Our business intelligence consultants are constantly engaged in tackling challenge after challenge. The individual capabilities of each are impressive enough, but what they accomplish together is what makes them such an effective team. We’ve decided to share some of the solutions they’ve created together in a new Tableau Q&A blog series.
A question regarding Tableau row-level security:
“A client has a team of 200 salespeople. Each salesperson, when they log into Tableau, must only be permitted to see their own data. The salespersons are split into groups of about 30 with a dedicated sales manager who will have permissions to see their data. In addition, 10 people in the organization will have unrestricted access to all sales rep data.
Row-level security, as I understand it, would have a table in SQL that holds a row of data for each salesperson/manager combination as well as a line of data for each salesperson/company-wide viewer. This table would then be linked to sales order lines on each salesperson, creating a data set that tableau can connect to and apply a USERNAME()= filter.

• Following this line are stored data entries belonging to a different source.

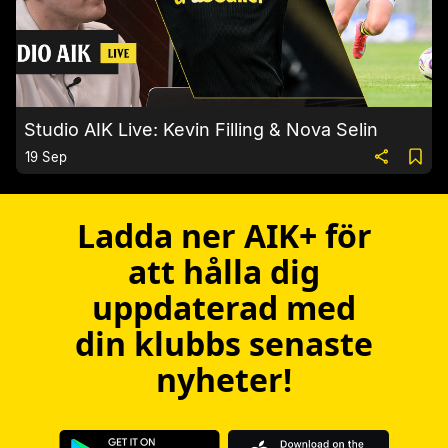
Studio AIK Live: Kevin Filling & Nova Selin
19 Sep
Ladda ner AIK+ för
att hålla dig
uppdaterad med
din klubbs senaste
nyheter!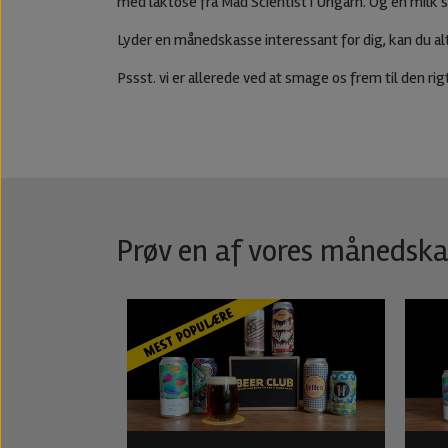
med laktose fra Mad Scientist i Ungarn. Og en milk 
Lyder en månedskasse interessant for dig, kan du alt
Pssst. vi er allerede ved at smage os frem til den ri
Prøv en af vores månedska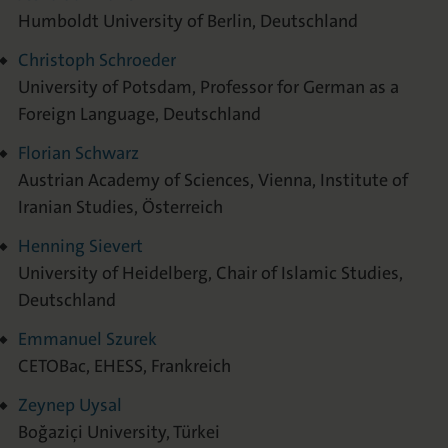
Humboldt University of Berlin, Deutschland
Christoph Schroeder
University of Potsdam, Professor for German as a
Foreign Language, Deutschland
Florian Schwarz
Austrian Academy of Sciences, Vienna, Institute of
Iranian Studies, Österreich
Henning Sievert
University of Heidelberg, Chair of Islamic Studies,
Deutschland
Emmanuel Szurek
CETOBac, EHESS, Frankreich
Zeynep Uysal
Boğaziçi University, Türkei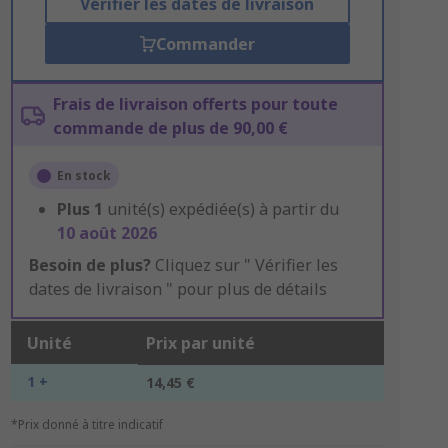
Vérifier les dates de livraison
Commander
Frais de livraison offerts pour toute
commande de plus de 90,00 €
En stock
Plus
1
unité(s) expédiée(s) à partir du
10 août 2026
Besoin de plus?
Cliquez sur " Vérifier les
dates de livraison " pour plus de détails
Unité
Prix par unité
1 +
14,45 €
*Prix donné à titre indicatif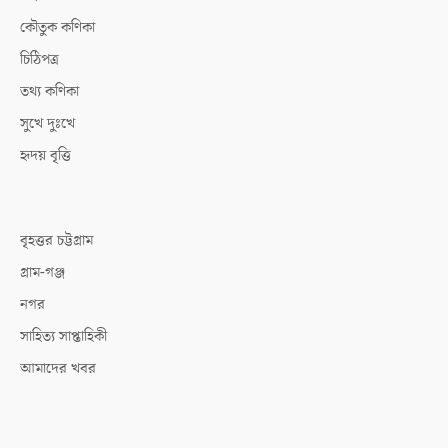
কৌতুক কণিকা
চিঠিপত্র
তথ্য কণিকা
সুখে দুঃখে
হৃদয় বৃত্তি
বৃহত্তর চট্টগ্রাম
গ্রাম-গঞ্জ
নগর
সাহিত্য সাপ্তাহিকী
আমাদের খবর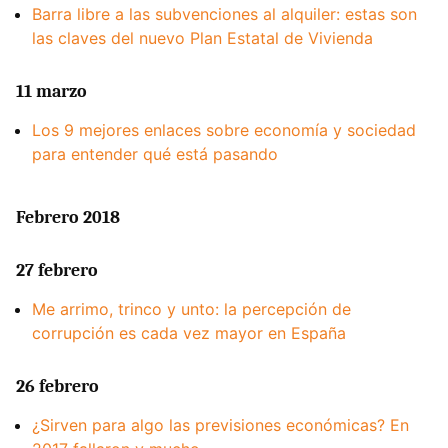
Barra libre a las subvenciones al alquiler: estas son
las claves del nuevo Plan Estatal de Vivienda
11 marzo
Los 9 mejores enlaces sobre economía y sociedad
para entender qué está pasando
Febrero 2018
27 febrero
Me arrimo, trinco y unto: la percepción de
corrupción es cada vez mayor en España
26 febrero
¿Sirven para algo las previsiones económicas? En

In this client’s case, this would cause a huge amount of duplicate rows. They are concerned this will impact performance. Does anyone have any other suggestions as to how I could implement security in this kind of environment?”

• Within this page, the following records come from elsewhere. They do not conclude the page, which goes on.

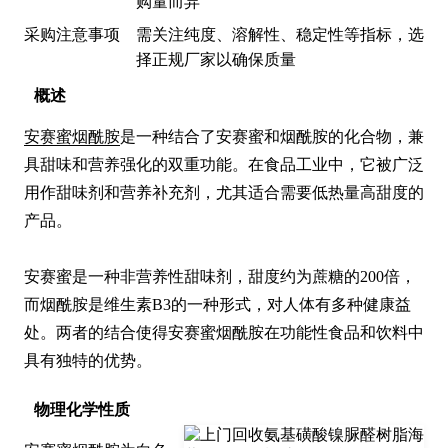
购量而异
采购注意事项
需关注纯度、溶解性、稳定性等指标，选
择正规厂家以确保质量
概述
安赛蜜烟酰胺
是一种结合了安赛蜜和烟酰胺的化合物，兼
具甜味和营养强化的双重功能。在食品工业中，它被广泛
用作甜味剂和营养补充剂，尤其适合需要低热量高甜度的
产品。

安赛蜜是一种非营养性甜味剂，甜度约为蔗糖的200倍，
而烟酰胺是维生素B3的一种形式，对人体有多种健康益
处。两者的结合使得安赛蜜烟酰胺在功能性食品和饮料中
具有独特的优势。
物理化学性质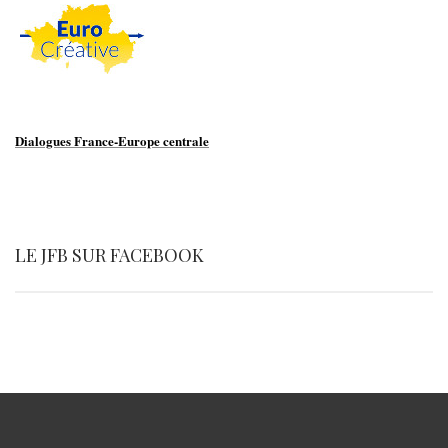
Dialogues France-Europe centrale
LE JFB SUR FACEBOOK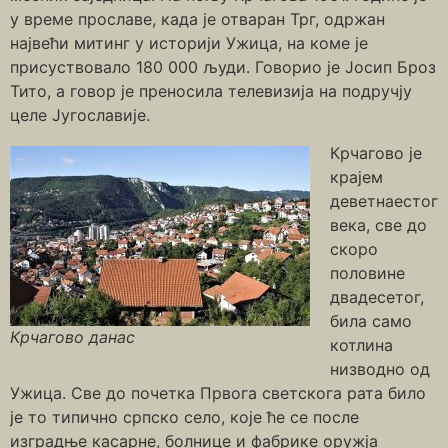
у време прославе, када је отваран Трг, одржан
највећи митинг у историји Ужица, на коме је
присуствовало 180 000 људи. Говорио је Јосип Броз
Тито, а говор је преносила телевизија на подручју
целе Југославије.
Крчагово је
крајем
деветнаестог
века, све до
скоро
половине
двадесетог,
била само
Крчагово данас
котлина
низводно од
Ужица. Све до почетка Првога светскога рата било
је то типично српско село, које ће се после
изградње касарне, болнице и фабрике оружја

Team Discussion: How We Got to the Solution
- So, maybe you join in some form of code, say “Security Group 1,” to your particular row and then create a calculated field that maps the username to a security group. Lastly, a calculated field comparing the two OR username() = .
- This typically depends on the type of connection – extract or live? If live, some databases have alternative options such as SQL Server’s impersonation. With live connections in general, you would want to have your fact table with separate security tables that have a record for every user and the dimension members to which they have access. Then you’ll join the security and fact tables with a filter restriction on the user so you’re only bringing back his rows. With extracts, you can use user filters otherwise you will need to extract the join detailed above which would blow up your data set as you described.

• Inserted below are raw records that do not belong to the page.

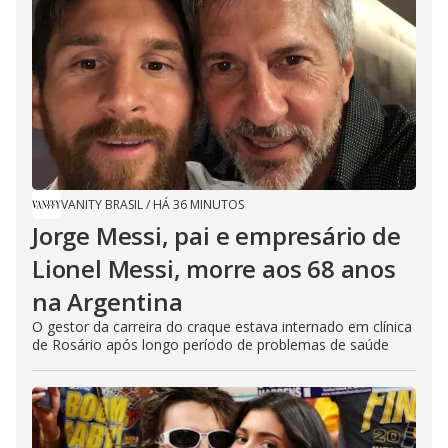
VANITY BRASIL
/
HÁ 36 MINUTOS
Jorge Messi, pai e empresário de
Lionel Messi, morre aos 68 anos
na Argentina
O gestor da carreira do craque estava internado em clínica
de Rosário após longo período de problemas de saúde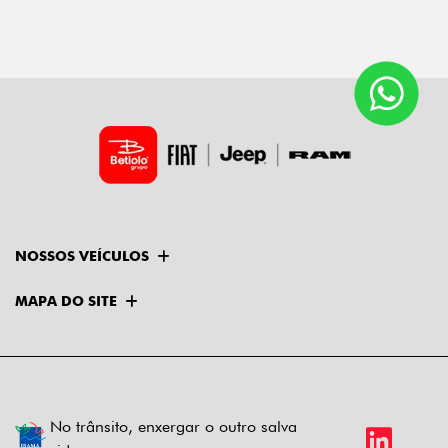
NOSSOS VEÍCULOS
MAPA DO SITE
No trânsito, enxergar o outro salva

- One thing to consider though is that the maintenance of the sales team now lays in the Tableau workbooks calculated field, so if there are going to be a bunch of different workbooks requiring this security this may become an issue.RE: “You can now apply filters directly to data sources in v8, so there may be a way to abstract that to the data server and keep the workbook level edits to a minimum.
I ended up creating a fixed row size lookup table that used multiple columns for each level of management within the company hierarchy. I then used a case statement and username() in Tableau to enforce the security rules.